Porque no todos los gestos automáticos son pérdida de atención. Algunos podrían ser justamente lo contrario: una forma discreta de conservarla cuando la mente está a punto de irse.
El día que un garabato dejó de parecer inútil

Uno de los trabajos más citados sobre este tema fue realizado por la psicóloga Jackie Andrade, de la Universidad de Plymouth. En ese estudio, los participantes debían escuchar una grabación deliberadamente monótona y poco estimulante. A una parte del grupo se le pidió que, mientras escuchaba, rellenara formas sencillas en una hoja. Al resto, simplemente escuchar.
Después llegó la sorpresa: quienes habían garabateado recordaron más información que quienes permanecieron quietos. No se trató de una mejora gigantesca que cambie toda la educación moderna, pero sí lo bastante llamativa como para cuestionar una vieja intuición: que mover la mano mientras uno escucha necesariamente distrae.

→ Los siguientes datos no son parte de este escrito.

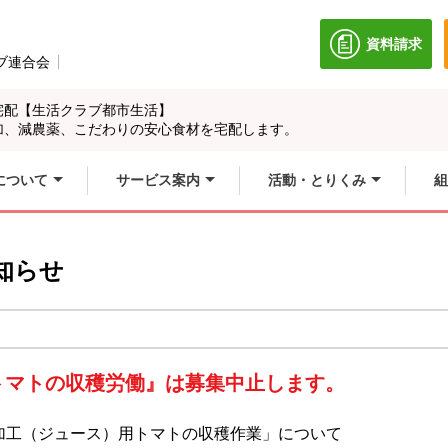
資料請求
別のウィン
ブ連合会
別のウィンドウで開きます。
宅配【生活クラブ都市生活】
加、減農薬、こだわりの安心食材を宅配します。
について
サービス案内
活動・とりくみ
組
知らせ
トマトの収穫労働』は募集中止します。
た「加工（ジュース）用トマトの収穫作業」について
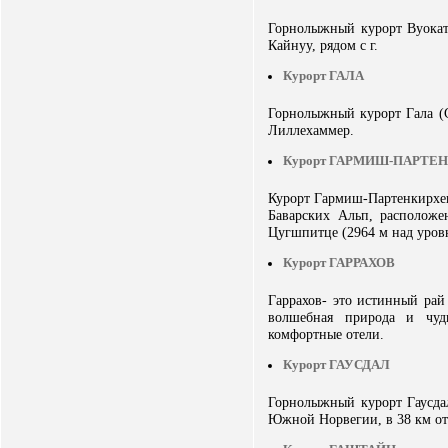
Горнолыжный курорт Вуокатт
Кайнуу, рядом с г.
Курорт ГАЛА
Горнолыжный курорт Гала (
Лиллехаммер.
Курорт ГАРМИШ-ПАРТЕ
Курорт Гармиш-Партенкирхе
Баварских Альп, расположе
Цугшпитце (2964 м над уров
Курорт ГАРРАХОВ
Гаррахов- это истинный рай
волшебная природа и чуд
комфортные отели.
Курорт ГАУСДАЛ
Горнолыжный курорт Гаусдал
Южной Норвегии, в 38 км от 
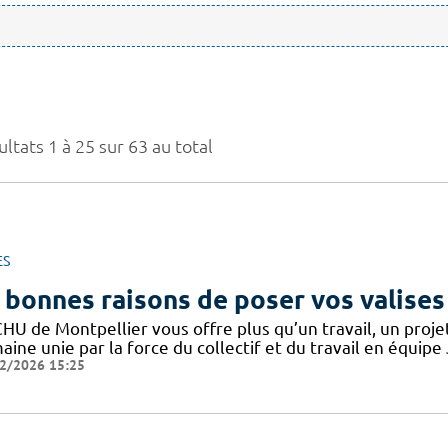
ltats 1 à 25 sur 63 au total
ES
 bonnes raisons de poser vos valises
CHU de Montpellier vous offre plus qu’un travail, un proj
ine unie par la force du collectif et du travail en équipe
2/2026 15:25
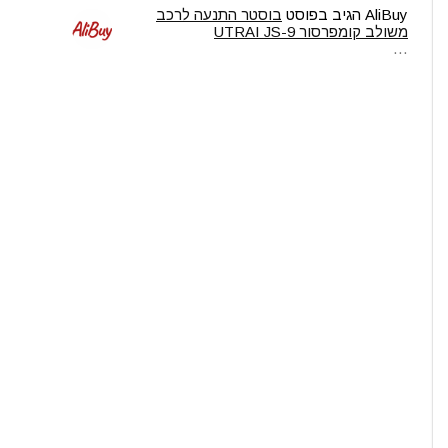
AliBuy
הגיב בפוסט
בוסטר התנעה לרכב
משולב קומפרסור UTRAI JS-9
…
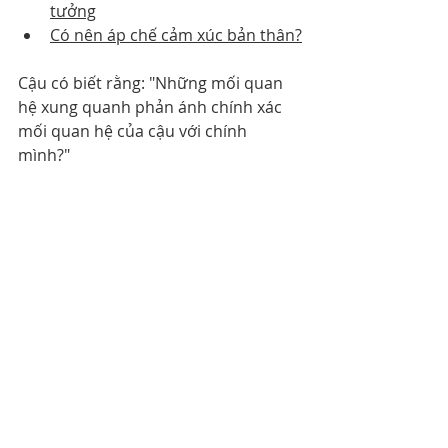
tưởng
Có nên áp chế cảm xúc bản thân?
Cậu có biết rằng: "Những mối quan 
hệ xung quanh phản ánh chính xác 
mối quan hệ của cậu với chính 
mình?"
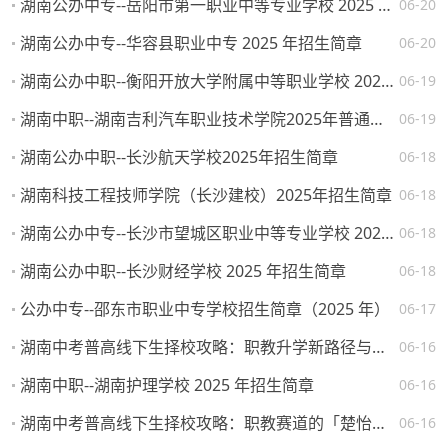
湖南公办中专--岳阳市第一职业中等专业学校 2025 年招生简章
06-20
湖南公办中专--华容县职业中专 2025 年招生简章
06-20
湖南公办中职--衡阳开放大学附属中等职业学校 2025 年招生简章
06-19
湖南中职--湖南吉利汽车职业技术学院2025年普通高校招生章程
06-19
湖南公办中职--长沙航天学校2025年招生简章
06-18
湖南科技工程技师学院（长沙建校）2025年招生简章
06-18
湖南公办中专--长沙市望城区职业中等专业学校 2025 年招生简章
06-18
湖南公办中职--长沙财经学校 2025 年招生简章
06-18
公办中专--邵东市职业中专学校招生简章（2025 年）
06-17
湖南中考普高线下生择校攻略：职教升学新路径与热门院校解析
06-16
湖南中职--湖南护理学校 2025 年招生简章
06-16
湖南中考普高线下生择校攻略：职教赛道的「楚怡」机遇与突围路径
06-16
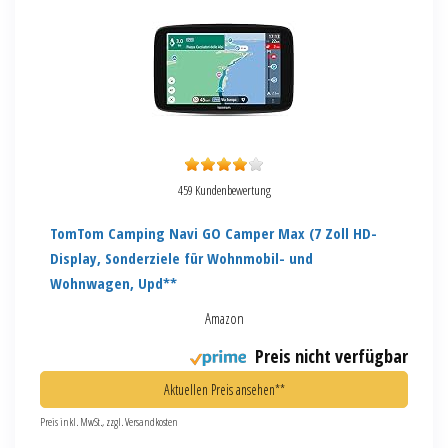
459 Kundenbewertung
TomTom Camping Navi GO Camper Max (7 Zoll HD-
Display, Sonderziele für Wohnmobil- und
Wohnwagen, Upd**
Amazon
Preis nicht verfügbar
Aktuellen Preis ansehen**
Preis inkl. MwSt., zzgl. Versandkosten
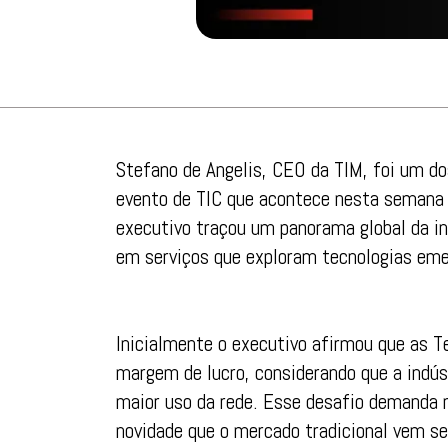
Stefano de Angelis, CEO da TIM, foi um d
evento de TIC que acontece nesta semana 
executivo traçou um panorama global da ind
em serviços que exploram tecnologias eme
Inicialmente o executivo afirmou que as 
margem de lucro, considerando que a indú
maior uso da rede. Esse desafio demanda 
novidade que o mercado tradicional vem se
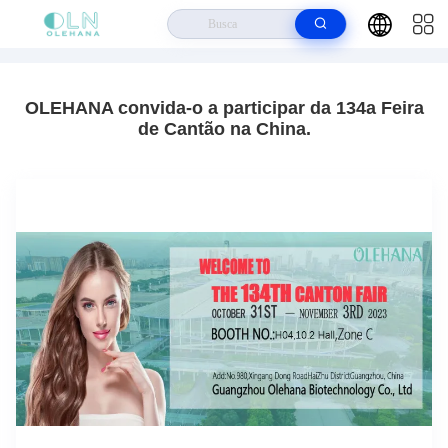
Casa
>
Recursos
>
Exemplo Da Empresa Aproximadamente OLEHANA Convida-O A Participar
Da 134a Feira De Cantão Na China.
OLEHANA convida-o a participar da 134a Feira
de Cantão na China.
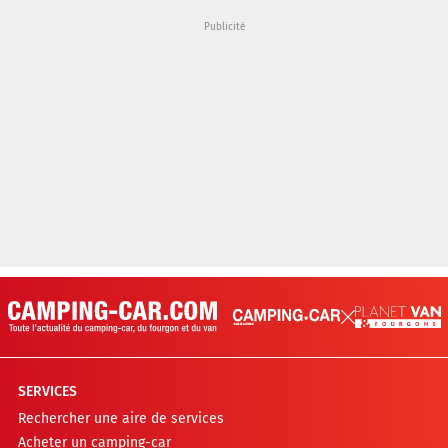
SERVICES
Rechercher une aire de services
Acheter un camping-car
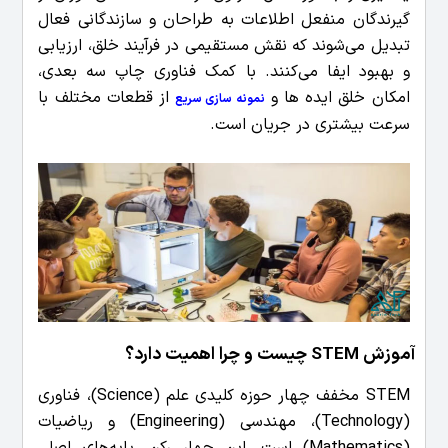
گیرندگان منفعل اطلاعات به طراحان و سازندگانی فعال
تبدیل می‌شوند که نقش مستقیمی در فرآیند خلق، ارزیابی
و بهبود ایفا می‌کنند. با کمک فناوری چاپ سه بعدی،
امکان خلق ایده ها و
از قطعات مختلف با
نمونه سازی سریع
سرعت بیشتری در جریان است.
آموزش STEM چیست و چرا اهمیت دارد؟
STEM مخفف چهار حوزه کلیدی علم (Science)، فناوری
(Technology)، مهندسی (Engineering) و ریاضیات
(Mathematics) است. این چهار رکن، پایه‌های اصلی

Cómo algo tan simple podría ayudar
La explicación propuesta por los investigadores fue elegante y bastante humana. Cuando una tarea resulta aburrida o repetitiva, la mente tiende a vagar. Empieza a pensar en otra cosa, se desconecta por momentos y pierde fragmentos de información.
Un garabato muy básico podría funcionar como una especie de ancla cognitiva ligera. Ocupa una parte mínima de la atención, lo justo para mantener al cerebro suficientemente activo sin competir con la tarea principal. Es decir, no mejora la concentración por arte de magia. Lo que hace, en ciertos casos, es evitar el derrumbe total de la atención.
No hablamos de dibujar una obra maestra
Este detalle es importante. El efecto no parece asociarse a dibujos complejos, creativos o muy elaborados. Si la persona empieza a diseñar personajes, pensar colores o planificar formas, la actividad deja de ser automática y comienza a reclamar demasiados recursos mentales.
El garabato útil suele ser otra cosa: líneas repetidas, sombreado de figuras, patrones simples, círculos encadenados, flechas sin destino. Movimientos casi mecánicos. Lo que ayuda no sería el arte, sino la baja exigencia.
La ciencia más reciente también pone límites
Como ocurre con muchas ideas atractivas, investigaciones posteriores invitaron a ser más prudentes. Algunos estudios recientes no encontraron mejoras claras en atención o memoria cuando se comparaba garabatear con otras estrategias más activas, especialmente en clases largas o entornos reales de aprendizaje. Y hay una conclusión que se repite: tomar apuntes sigue siendo una herramienta más sólida para comprender y retener contenido.
Eso no invalida el hallazgo inicial. Solo lo coloca en su sitio correcto. Garabatear no sería una fórmula universal, sino una ayuda contextual que puede servir en situaciones concretas.
Cuándo podría jugar a favor y cuándo no

Puede resultar útil cuando la tarea principal consiste en escuchar algo lineal, largo o monótono, y cuando el dibujo es tan simple que casi no exige pensar.
En cambio, deja de ayudar si:
- Te absorbe más que la explicación.
- Reemplaza por completo la toma de notas.
- Interrumpe la comprensión.
- Se convierte en la actividad principal.
Ahí ya no sostiene la atención. La desplaza.
Tal vez interpretamos mal a muchos estudiantes
Durante años, algunos márgenes llenos de rayas fueron vistos como evidencia de desinterés. Sin embargo, en ciertos casos quizá eran lo contrario: pequeños intentos intuitivos de seguir presentes.
No todos los alumnos se concentran igual. Algunos escuchan en silencio absoluto. Otros necesitan mover un pie, girar un bolígrafo o dibujar formas repetidas para no irse mentalmente. Y quizá esa sea la verdadera lección del asunto: la atención no siempre se ve como imaginamos. A veces parece distracción por fuera, mientras por dentro está haciendo justo lo necesario para quedarse.